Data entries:
-- Opening Marker --

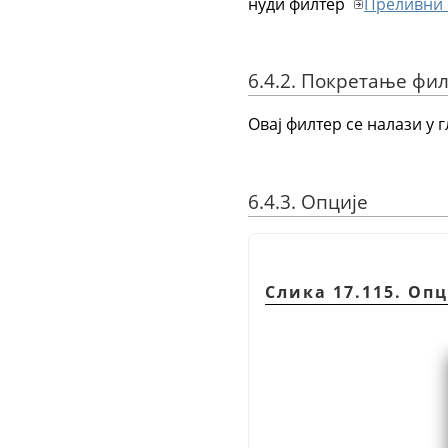
нуди филтер
Преливни 
6.4.2. Покретање фи
Овај филтер се налази у 
6.4.3. Опције
Слика 17.115. Оп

-- Closing Marker --

WORK INSTRUCTIONS> Set down every entry above exactly as written. Leave out all pictures.

SOLUTION>
нуди филтер
Преливни 
6.4.2. Покретање фи
Овај филтер се налази у 
6.4.3. Опције
Слика 17.115. Оп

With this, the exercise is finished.